Find how many lines in this data contain the string "Attori". Respond with only that number.

> Data items:

···

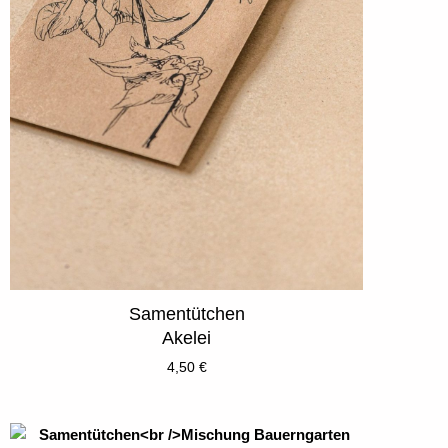
Samentütchen
Akelei
4,50
€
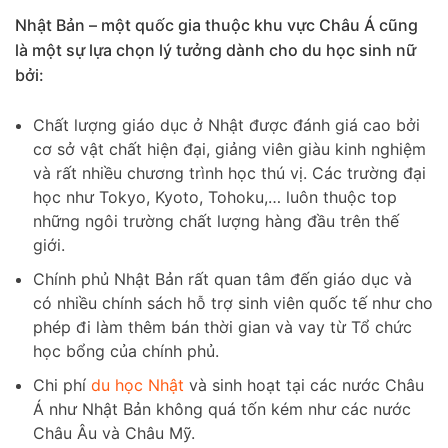
Nhật Bản – một quốc gia thuộc khu vực Châu Á cũng
là một sự lựa chọn lý tưởng dành cho du học sinh nữ
bởi:
Chất lượng giáo dục ở Nhật được đánh giá cao bởi
cơ sở vật chất hiện đại, giảng viên giàu kinh nghiệm
và rất nhiều chương trình học thú vị. Các trường đại
học như Tokyo, Kyoto, Tohoku,… luôn thuộc top
những ngôi trường chất lượng hàng đầu trên thế
giới.
Chính phủ Nhật Bản rất quan tâm đến giáo dục và
có nhiều chính sách hỗ trợ sinh viên quốc tế như cho
phép đi làm thêm bán thời gian và vay từ Tổ chức
học bổng của chính phủ.
Chi phí
du học Nhật
và sinh hoạt tại các nước Châu
Á như Nhật Bản không quá tốn kém như các nước
Châu Âu và Châu Mỹ.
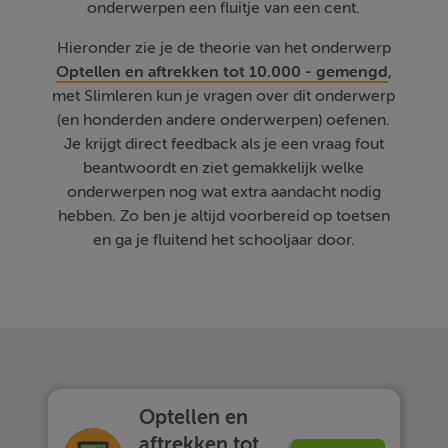
onderwerpen een fluitje van een cent.
Hieronder zie je de theorie van het onderwerp
Optellen en aftrekken tot 10.000 - gemengd
,
met Slimleren kun je vragen over dit onderwerp
(en honderden andere onderwerpen) oefenen.
Je krijgt direct feedback als je een vraag fout
beantwoordt en ziet gemakkelijk welke
onderwerpen nog wat extra aandacht nodig
hebben. Zo ben je altijd voorbereid op toetsen
en ga je fluitend het schooljaar door.
Optellen en
aftrekken tot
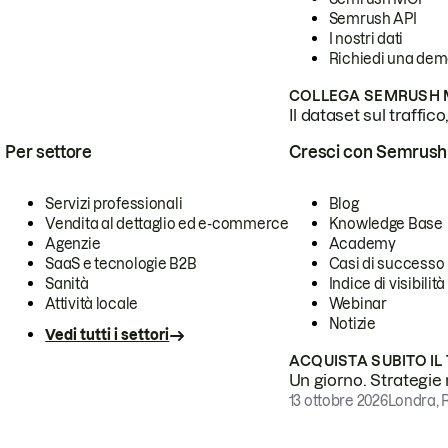
Semrush API
I nostri dati
Richiedi una de
COLLEGA SEMRUSH M
Il dataset sul traffic
Per settore
Cresci con Semrush
Servizi professionali
Blog
Vendita al dettaglio ed e-commerce
Knowledge Base
Agenzie
Academy
SaaS e tecnologie B2B
Casi di successo
Sanità
Indice di visibilità
Attività locale
Webinar
Notizie
Vedi tutti i settori
ACQUISTA SUBITO IL
Un giorno. Strategie r
13 ottobre 2026
Londra, 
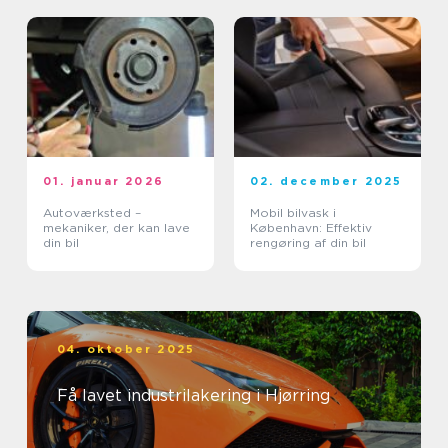
01. januar 2026
02. december 2025
Autoværksted –
Mobil bilvask i
mekaniker, der kan lave
København: Effektiv
din bil
rengøring af din bil
04. oktober 2025
Få lavet industrilakering i Hjørring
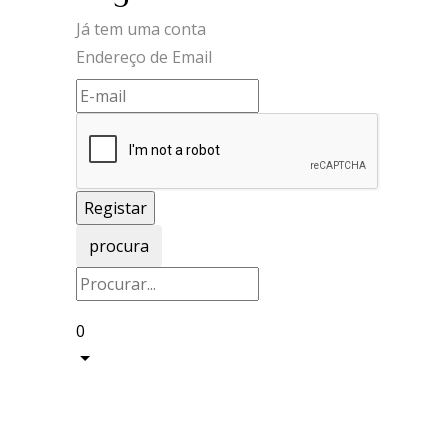
Já tem uma conta
Endereço de Email
procura
0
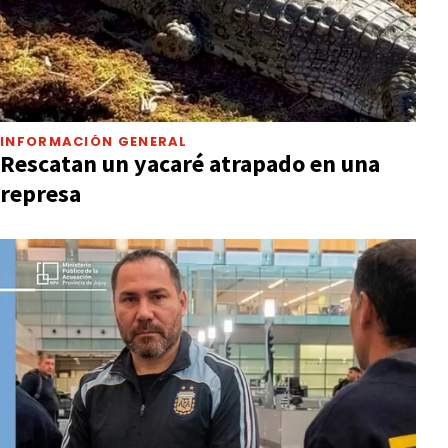
INFORMACIÓN GENERAL
Rescatan un yacaré atrapado en una
represa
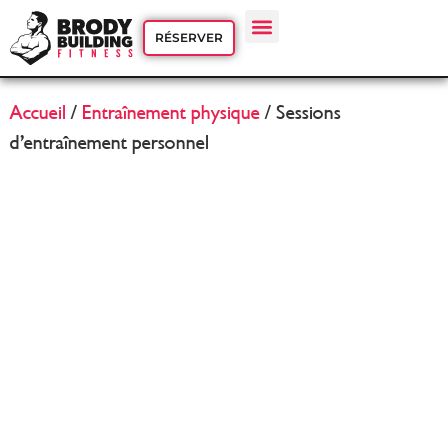
RÉSERVER
Accueil
/
Entraînement physique
/ Sessions
d’entraînement personnel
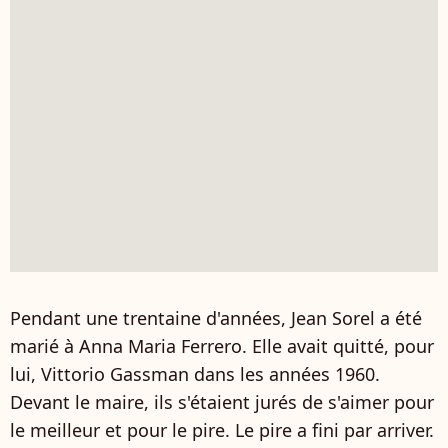
Pendant une trentaine d'années, Jean Sorel a été
marié à Anna Maria Ferrero. Elle avait quitté, pour
lui, Vittorio Gassman dans les années 1960.
Devant le maire, ils s'étaient jurés de s'aimer pour
le meilleur et pour le pire. Le pire a fini par arriver.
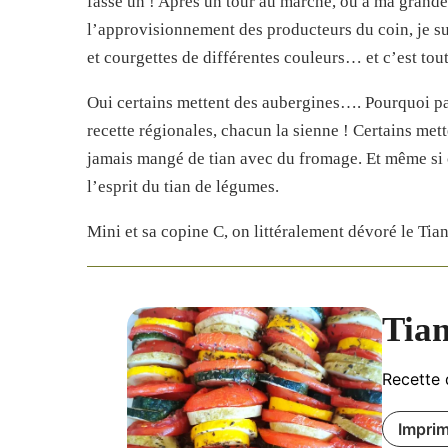
fasse un ! Après un tour au marché, où a ma grand
l’approvisionnement des producteurs du coin, je s
et courgettes de différentes couleurs… et c’est tout
Oui certains mettent des aubergines…. Pourquoi pas
recette régionales, chacun la sienne ! Certains m
jamais mangé de tian avec du fromage. Et même si ce
l’esprit du tian de légumes.
Mini et sa copine C, on littéralement dévoré le Tian
Tian
Recette 
Imprim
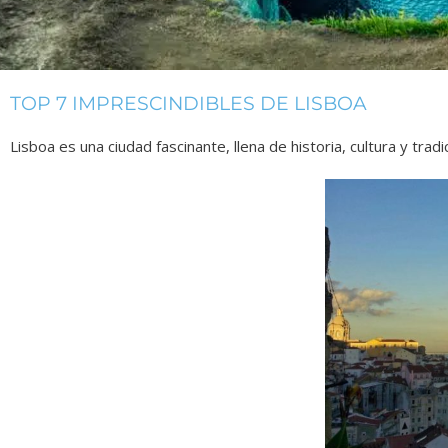
TOP 7 IMPRESCINDIBLES DE LISBOA
Lisboa es una ciudad fascinante, llena de historia, cultura y trad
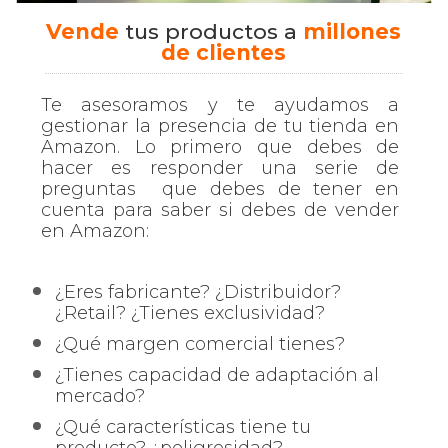
Vende
tus productos a
millones
de clientes
Te asesoramos y te ayudamos a
gestionar la presencia de tu tienda en
Amazon. Lo primero que debes de
hacer es responder una serie de
preguntas que debes de tener en
cuenta para saber si debes de vender
en Amazon:
¿Eres fabricante? ¿Distribuidor?
¿Retail? ¿Tienes exclusividad?
¿Qué margen comercial tienes?
¿Tienes capacidad de adaptación al
mercado?
¿Qué características tiene tu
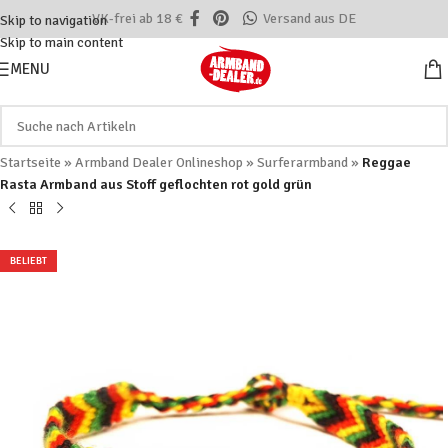
VK-frei ab 18 €
Versand aus DE
Skip to navigation
Skip to main content
MENU
Startseite
»
Armband Dealer Onlineshop
»
Surferarmband
»
Reggae
Rasta Armband aus Stoff geflochten rot gold grün
BELIEBT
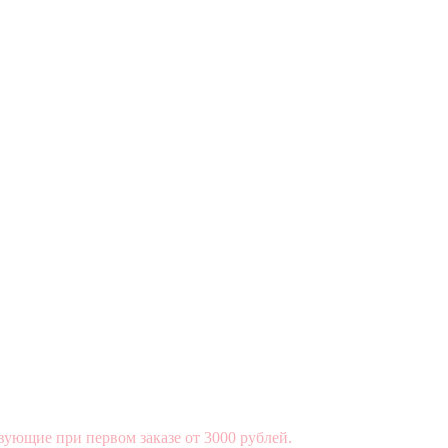
вующие при первом заказе от 3000 рублей.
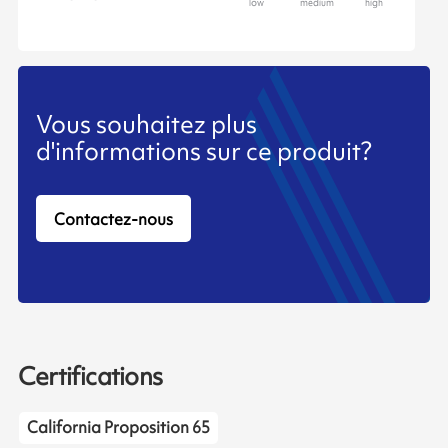
Vous souhaitez plus
d'informations sur ce produit?
Contactez-nous
Certifications
California Proposition 65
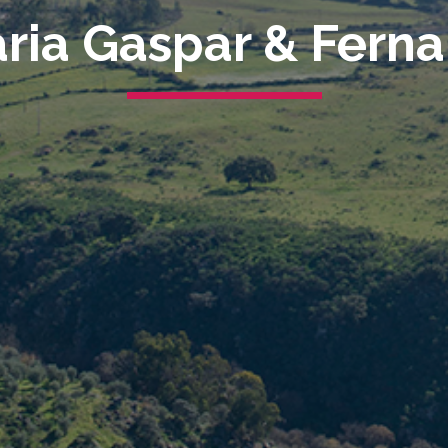
ria Gaspar & Fern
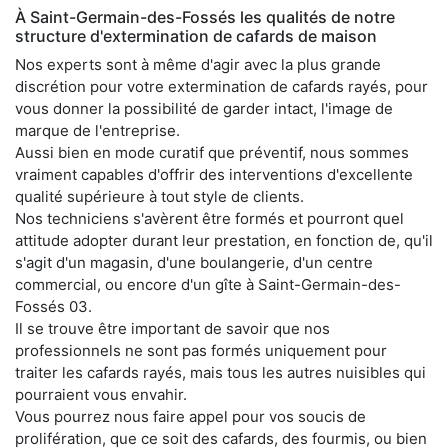
À Saint-Germain-des-Fossés les qualités de notre
structure d'extermination de cafards de maison
Nos experts sont à même d'agir avec la plus grande
discrétion pour votre extermination de cafards rayés, pour
vous donner la possibilité de garder intact, l'image de
marque de l'entreprise.
Aussi bien en mode curatif que préventif, nous sommes
vraiment capables d'offrir des interventions d'excellente
qualité supérieure à tout style de clients.
Nos techniciens s'avèrent être formés et pourront quel
attitude adopter durant leur prestation, en fonction de, qu'il
s'agit d'un magasin, d'une boulangerie, d'un centre
commercial, ou encore d'un gîte à Saint-Germain-des-
Fossés 03.
Il se trouve être important de savoir que nos
professionnels ne sont pas formés uniquement pour
traiter les cafards rayés, mais tous les autres nuisibles qui
pourraient vous envahir.
Vous pourrez nous faire appel pour vos soucis de
prolifération, que ce soit des cafards, des fourmis, ou bien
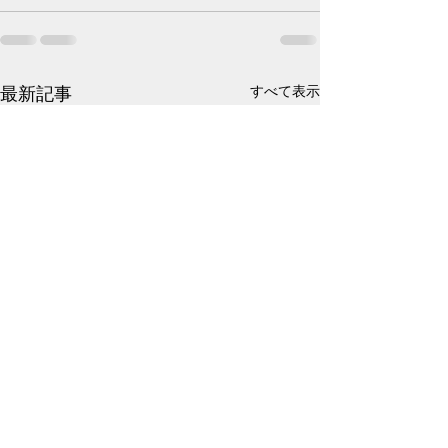
最新記事
すべて表示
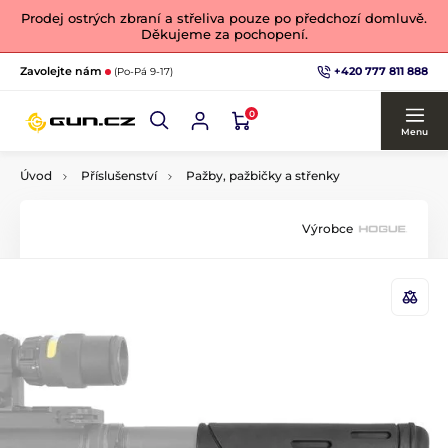
Prodej ostrých zbraní a střeliva pouze po předchozí domluvě.
Děkujeme za pochopení.
+420 777 811 888
Zavolejte nám
(Po-Pá 9-17)
0
Menu
Úvod
Příslušenství
Pažby, pažbičky a střenky
Výrobce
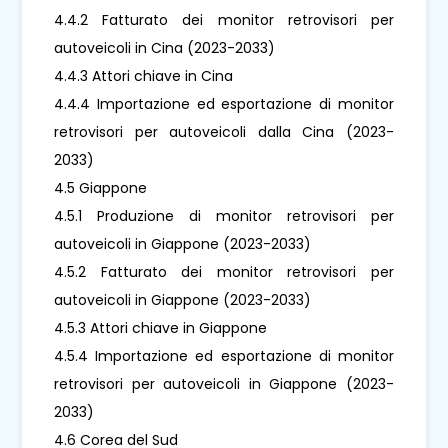
4.4.2 Fatturato dei monitor retrovisori per
autoveicoli in Cina (2023-2033)
4.4.3 Attori chiave in Cina
4.4.4 Importazione ed esportazione di monitor
retrovisori per autoveicoli dalla Cina (2023-
2033)
4.5 Giappone
4.5.1 Produzione di monitor retrovisori per
autoveicoli in Giappone (2023-2033)
4.5.2 Fatturato dei monitor retrovisori per
autoveicoli in Giappone (2023-2033)
4.5.3 Attori chiave in Giappone
4.5.4 Importazione ed esportazione di monitor
retrovisori per autoveicoli in Giappone (2023-
2033)
4.6 Corea del Sud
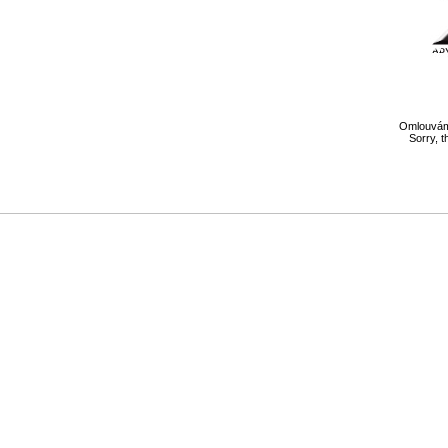
Omlouváme
Sorry, t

···

> Your solution: 2